Kebakaran hutan berangsur menurun pada 2007-2008 seiring berakhirnya musim pilkada. Lalu musim pilkada kembali tiba pada 2010, kebakaran pun melonjak hingga hampir 20.000 titik api pada 2009. Lalu kembali menurun pada 2010, stabil di kisaran 10.000 titik api pada 2011-2013, dan kembali naik pada 2014-2015 berbarengan dengan musim pilkada 2015. Pada 2014 muncul hampir 25.000 titik api, dan pada 2015 hampir 30.000 titik api.

Herry menjelaskan, fenomena ini terjadi karena adanya politik transaksional yang disebutnya dengan istilah ´politik lahan´. Oknum-oknum calon kepala daerah menjadikan lahan gambut sebagai modal untuk mendulang suara. Pihak-pihak yang mensponsori dijanjikan akan diberi lahan jika sang oknum calon kepala daerah berhasil menang.

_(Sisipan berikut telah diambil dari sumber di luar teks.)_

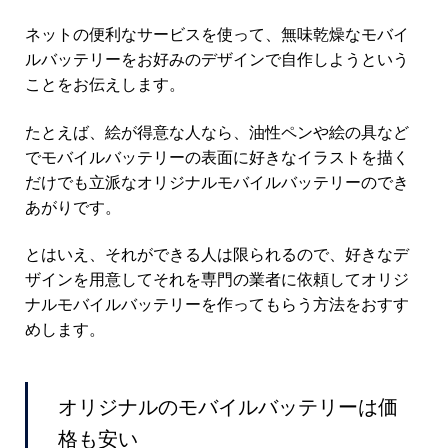
ネットの便利なサービスを使って、無味乾燥なモバイ
ルバッテリーをお好みのデザインで自作しようという
ことをお伝えします。
たとえば、絵が得意な人なら、油性ペンや絵の具など
でモバイルバッテリーの表面に好きなイラストを描く
だけでも立派なオリジナルモバイルバッテリーのでき
あがりです。
とはいえ、それができる人は限られるので、好きなデ
ザインを用意してそれを専門の業者に依頼してオリジ
ナルモバイルバッテリーを作ってもらう方法をおすす
めします。
オリジナルのモバイルバッテリーは価
格も安い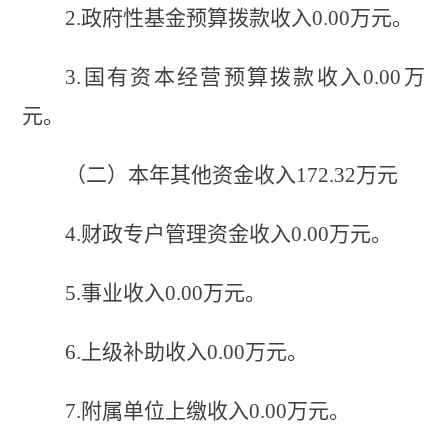
2.政府性基金
预算拨款收入
0.00
万元。
3.国有资本经营
预算拨款收入
0.00
万
元。
（
二
）
本年其他资金
收入
172.3
2
万元
4.财政专户管理资金收入0.00
万元。
5.事业收入0.00
万元。
6.上级补助收入0.00
万元。
7.附属单位上缴收入0.00
万元。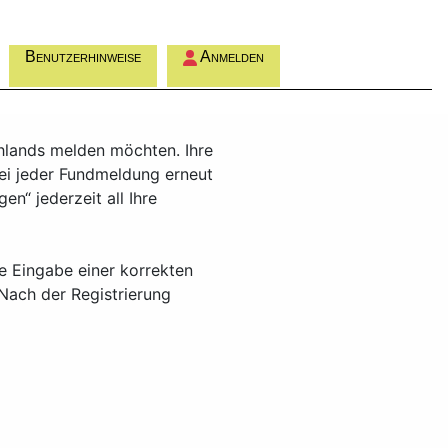
Benutzerhinweise
Anmelden
chlands melden möchten. Ihre
ei jeder Fundmeldung erneut
“ jederzeit all Ihre
ie Eingabe einer korrekten
Nach der Registrierung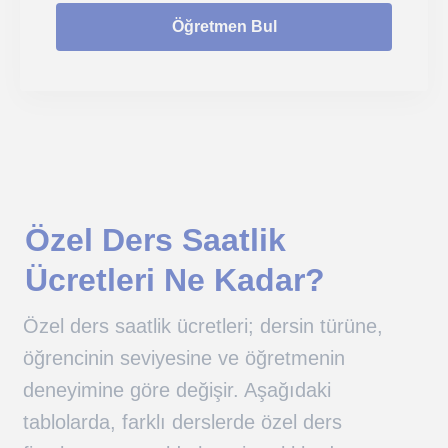
Öğretmen Bul
Özel Ders Saatlik
Ücretleri Ne Kadar?
Özel ders saatlik ücretleri; dersin türüne,
öğrencinin seviyesine ve öğretmenin
deneyimine göre değişir. Aşağıdaki
tablolarda, farklı derslerde özel ders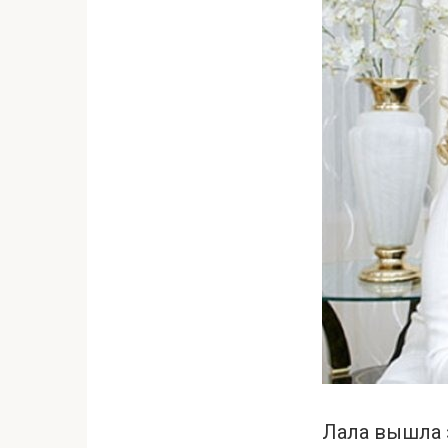
Лала вышла з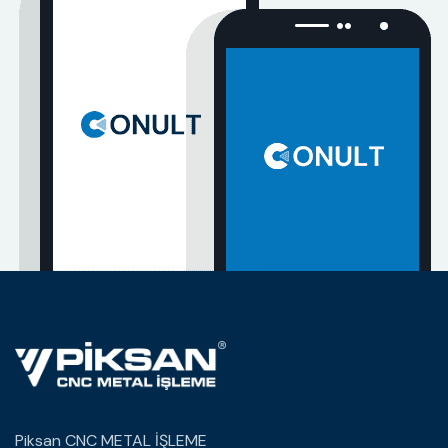
Piksan CNC METAL İŞLEME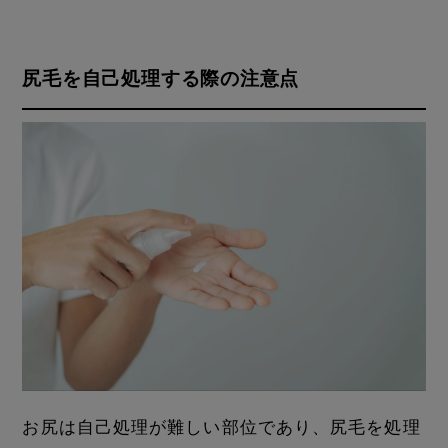
尻毛を自己処理する際の注意点
お尻は自己処理が難しい部位であり、尻毛を処理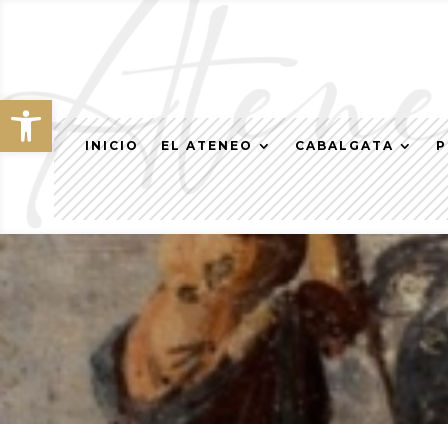
Abrir barra de herramientas
INICIO
EL ATENEO
CABALGATA
P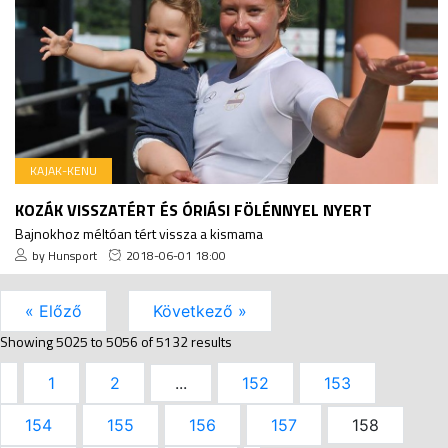
KAJAK-KENU
KOZÁK VISSZATÉRT ÉS ÓRIÁSI FÖLÉNNYEL NYERT
Bajnokhoz méltóan tért vissza a kismama
by Hunsport
2018-06-01 18:00
« Előző
Következő »
Showing
5025
to
5056
of
5132
results
1
2
...
152
153
154
155
156
157
158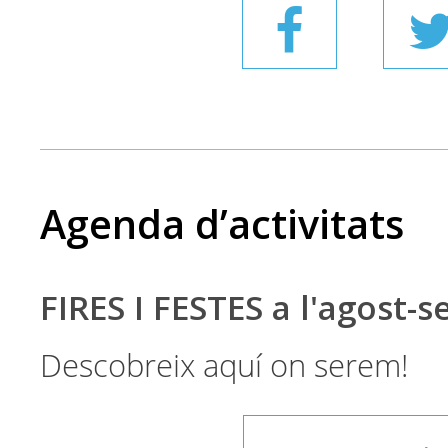
Agenda d’activitats
FIRES I FESTES a l'agost-
Descobreix aquí on serem!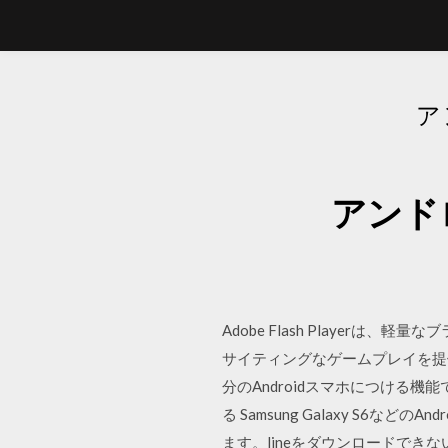
ア
アンド
Adobe Flash Playe
サイティングなゲームプレイを提
分のAndroidスマホにつける機能
る Samsung Galaxy S6
ます。lineをダウンロードで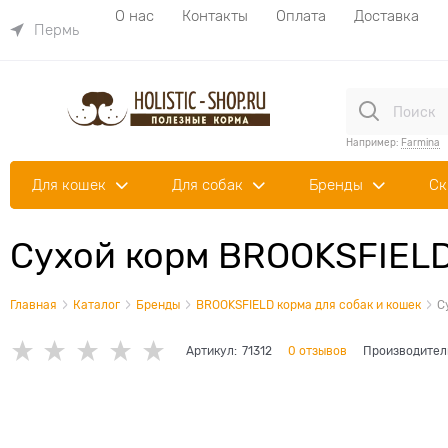
О нас
Контакты
Оплата
Доставка
Пермь
Например:
Farmina
Для кошек
Для собак
Бренды
Ск
Сухой корм BROOKSFIELD
Главная
Каталог
Бренды
BROOKSFIELD корма для собак и кошек
С
Артикул:
71312
0 отзывов
Производител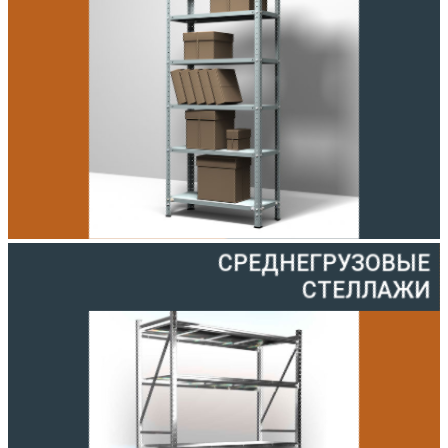
СРЕДНЕГРУЗОВЫЕ
СТЕЛЛАЖИ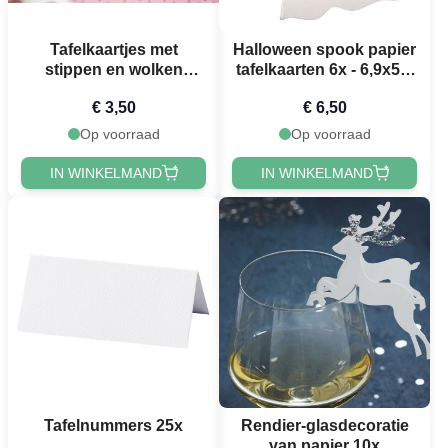
Tafelkaartjes met
Halloween spook papier
stippen en wolken
tafelkaarten 6x - 6,9x5,5
motief 6x - 8,4x6,8 cm
cm
€ 3,50
€ 6,50
Op voorraad
Op voorraad
IN WINKELMAND
IN WINKELMAND
Tafelnummers 25x
Rendier-glasdecoratie
van papier 10x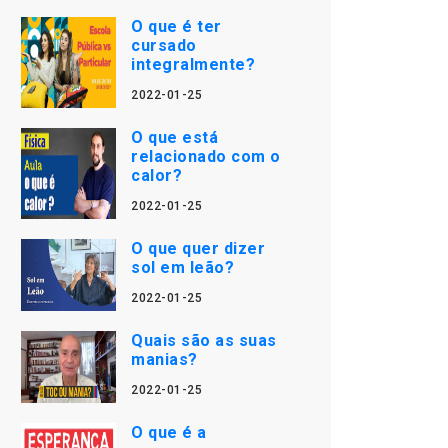
O que é ter
cursado
integralmente?
2022-01-25
O que está
relacionado com o
calor?
2022-01-25
O que quer dizer
sol em leão?
2022-01-25
Quais são as suas
manias?
2022-01-25
O que é a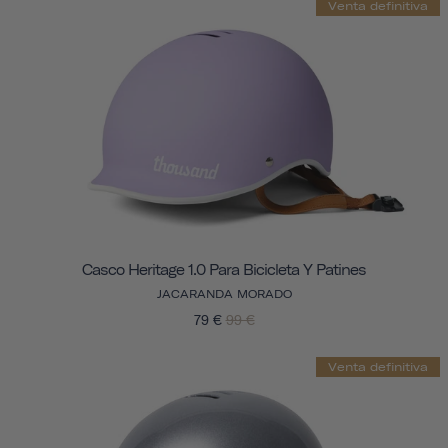
Venta definitiva
Casco Heritage 1.0 Para Bicicleta Y Patines
JACARANDA MORADO
79 €
99 €
Venta definitiva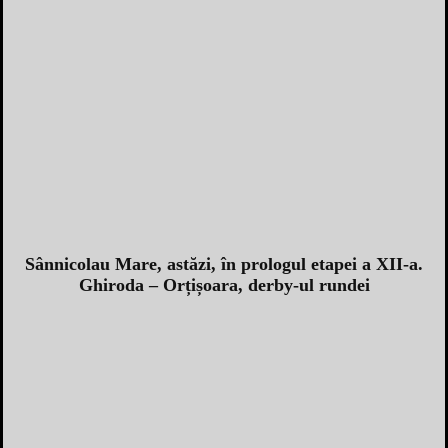
Sânnicolau Mare, astăzi, în prologul etapei a XII-a.
Ghiroda – Orțișoara, derby-ul rundei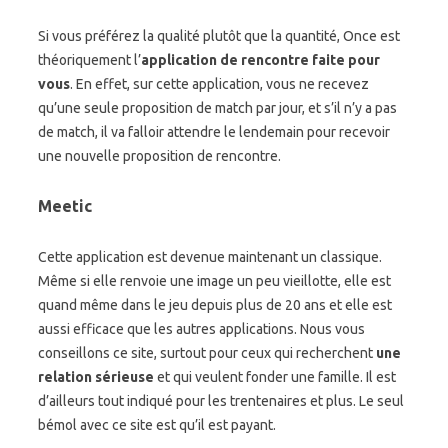
Si vous préférez la qualité plutôt que la quantité, Once est
théoriquement l’
application de rencontre faite pour
vous
. En effet, sur cette application, vous ne recevez
qu’une seule proposition de match par jour, et s’il n’y a pas
de match, il va falloir attendre le lendemain pour recevoir
une nouvelle proposition de rencontre.
Meetic
Cette application est devenue maintenant un classique.
Même si elle renvoie une image un peu vieillotte, elle est
quand même dans le jeu depuis plus de 20 ans et elle est
aussi efficace que les autres applications. Nous vous
conseillons ce site, surtout pour ceux qui recherchent
une
relation sérieuse
et qui veulent fonder une famille. Il est
d’ailleurs tout indiqué pour les trentenaires et plus. Le seul
bémol avec ce site est qu’il est payant.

"Bukan sesuatu yang aneh, politik lahan itu di mana-mana. Anda pilih saya, nanti saya kasih lahan, itu banyak. Kita jumpai fakta itu di lapangan," paparnya.

Lalu bagaimana oknum-oknum tersebut bisa menguasai lahan gambut secara ilegal dan memperjualbelikannya?

Herry menerangkan bahwa banyak lahan gambut di Sumatera dan Kalimantan yang seolah tak bertuan. Lahan tak bertuan tersebut dibakar, dibabat habis oleh ´cukong lokal´, lalu dijual ke cukong yang lebih besar. Harga jualnya sekitar Rp5 juta per 2 hektare.

Dari situ, lahan gambut ditawarkan pada oknum anggota legislatif, oknum pejabat pemerintah, oknum penegak hukum, perusahaan, dan sebagainya. Di waktu-waktu yang dekat dengan pilkada, permintaan lahan gambut ilegal meningkat, otomatis kebakaran pun semakin besar.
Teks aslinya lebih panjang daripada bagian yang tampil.